# Harbor Freight Motion Detector sale till 9/3 - $9.99 instead of 14.99



## Ghost of Spookie (Sep 28, 2008)

I have a few of these Bunker Hill Driveway Alert Systems. If you are looking to trigger a few props, you'll want to make sure you get them with different channel ID codes so they don't all trigger at the same time. Same time triggering however could also be desirable depending on your situation in which case you'd want them to be coded the same.

When I bought mine Bunker Hill use to put the channel code on the back of the box. Not sure what they are doing now or if the code is now settable (probably not given the price they sell for). There's been a few threads on HF over the years on these driveway alerts. BTW if you don't have a local store to look at the boxes for the codes, I don't think if ordered online they will go through the box codes they have to give you what you need if you want them to be different. Just a heads up.

Here's a photo of the labeling they used on boxes when I bought mine a couple of years ago. This unit was set to Channel 19. A newer unit in a smaller box a year or so later was set to Channel 2.

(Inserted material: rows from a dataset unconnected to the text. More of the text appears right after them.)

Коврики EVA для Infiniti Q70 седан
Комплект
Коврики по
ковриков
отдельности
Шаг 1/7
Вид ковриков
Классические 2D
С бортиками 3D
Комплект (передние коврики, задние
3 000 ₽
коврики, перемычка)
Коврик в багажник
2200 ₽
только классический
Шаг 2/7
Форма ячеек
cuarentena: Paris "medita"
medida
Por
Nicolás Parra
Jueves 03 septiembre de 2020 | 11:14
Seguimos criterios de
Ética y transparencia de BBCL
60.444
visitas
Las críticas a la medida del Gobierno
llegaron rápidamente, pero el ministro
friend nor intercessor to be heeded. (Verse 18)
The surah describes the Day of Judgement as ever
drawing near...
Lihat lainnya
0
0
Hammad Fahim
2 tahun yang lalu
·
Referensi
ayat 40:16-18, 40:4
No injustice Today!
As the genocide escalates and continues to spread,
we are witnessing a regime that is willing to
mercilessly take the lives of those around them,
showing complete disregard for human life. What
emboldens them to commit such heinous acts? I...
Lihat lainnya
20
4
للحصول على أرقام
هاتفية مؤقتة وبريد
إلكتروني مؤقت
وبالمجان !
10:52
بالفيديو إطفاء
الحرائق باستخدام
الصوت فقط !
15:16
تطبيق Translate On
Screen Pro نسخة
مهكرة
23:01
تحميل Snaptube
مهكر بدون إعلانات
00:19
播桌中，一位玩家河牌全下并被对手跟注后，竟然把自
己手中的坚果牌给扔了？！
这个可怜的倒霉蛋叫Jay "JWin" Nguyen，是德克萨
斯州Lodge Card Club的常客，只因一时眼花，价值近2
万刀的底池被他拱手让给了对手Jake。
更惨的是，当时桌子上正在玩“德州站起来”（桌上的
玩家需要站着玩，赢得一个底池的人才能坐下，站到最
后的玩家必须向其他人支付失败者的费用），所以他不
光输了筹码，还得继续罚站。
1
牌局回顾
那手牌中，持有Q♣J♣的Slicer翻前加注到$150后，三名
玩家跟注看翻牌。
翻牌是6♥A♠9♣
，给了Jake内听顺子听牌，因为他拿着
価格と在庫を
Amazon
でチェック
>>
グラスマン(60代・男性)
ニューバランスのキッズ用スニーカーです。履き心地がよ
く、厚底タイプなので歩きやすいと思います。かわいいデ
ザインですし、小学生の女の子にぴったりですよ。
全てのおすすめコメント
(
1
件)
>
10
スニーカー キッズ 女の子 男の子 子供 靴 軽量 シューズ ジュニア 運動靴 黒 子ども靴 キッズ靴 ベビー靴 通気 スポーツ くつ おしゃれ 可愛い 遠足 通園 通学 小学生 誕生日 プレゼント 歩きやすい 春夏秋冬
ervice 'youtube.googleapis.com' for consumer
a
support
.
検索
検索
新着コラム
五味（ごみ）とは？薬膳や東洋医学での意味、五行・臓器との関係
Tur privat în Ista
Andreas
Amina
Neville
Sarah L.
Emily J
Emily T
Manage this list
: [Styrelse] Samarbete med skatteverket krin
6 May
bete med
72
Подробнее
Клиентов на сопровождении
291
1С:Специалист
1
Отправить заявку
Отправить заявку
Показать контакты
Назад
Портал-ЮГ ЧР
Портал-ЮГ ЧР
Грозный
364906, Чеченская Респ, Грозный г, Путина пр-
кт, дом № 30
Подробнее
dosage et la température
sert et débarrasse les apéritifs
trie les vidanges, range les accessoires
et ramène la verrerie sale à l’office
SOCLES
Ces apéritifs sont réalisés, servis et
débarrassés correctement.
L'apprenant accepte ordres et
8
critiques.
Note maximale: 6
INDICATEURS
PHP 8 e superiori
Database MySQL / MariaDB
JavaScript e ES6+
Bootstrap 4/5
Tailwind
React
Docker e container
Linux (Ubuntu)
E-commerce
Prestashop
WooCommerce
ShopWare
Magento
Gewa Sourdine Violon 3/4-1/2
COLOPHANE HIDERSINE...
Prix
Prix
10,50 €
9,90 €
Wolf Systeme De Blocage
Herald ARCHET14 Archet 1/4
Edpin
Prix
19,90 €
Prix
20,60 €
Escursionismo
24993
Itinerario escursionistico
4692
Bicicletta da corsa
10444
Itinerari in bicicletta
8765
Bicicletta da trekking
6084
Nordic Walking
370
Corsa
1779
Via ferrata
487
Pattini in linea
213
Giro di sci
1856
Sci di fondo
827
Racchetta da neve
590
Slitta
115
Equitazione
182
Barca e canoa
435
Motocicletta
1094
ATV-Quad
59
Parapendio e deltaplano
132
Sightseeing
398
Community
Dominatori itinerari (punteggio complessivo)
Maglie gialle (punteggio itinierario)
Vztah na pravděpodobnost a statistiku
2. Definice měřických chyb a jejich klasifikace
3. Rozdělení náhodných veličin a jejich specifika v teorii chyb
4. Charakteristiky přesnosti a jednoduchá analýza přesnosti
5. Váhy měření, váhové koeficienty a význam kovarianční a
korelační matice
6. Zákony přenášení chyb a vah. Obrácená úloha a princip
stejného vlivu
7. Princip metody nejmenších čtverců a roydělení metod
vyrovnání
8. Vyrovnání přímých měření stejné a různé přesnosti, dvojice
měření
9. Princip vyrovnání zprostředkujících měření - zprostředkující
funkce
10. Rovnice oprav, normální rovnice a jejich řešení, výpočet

Great for halloween but we can use one of these on our courtyard patio as people just begin to walk into the area, so that it gives an alert of someone approaching our front door (as opposed to using it for a driveway alert). The white sensor part is paintable so you can match your house color paint and make it less noticable. Black works nice for halloween nighttime use. Just mask off the actual sensor portion.


----------



## FrugalHaunts (Aug 25, 2018)

I updated the original post with a new coupon good till October 31st 2018.


----------



## Chewbacca (Oct 12, 2010)

You can also get the coupon from: https://www.harborfreight.com/savings_coupons.html


----------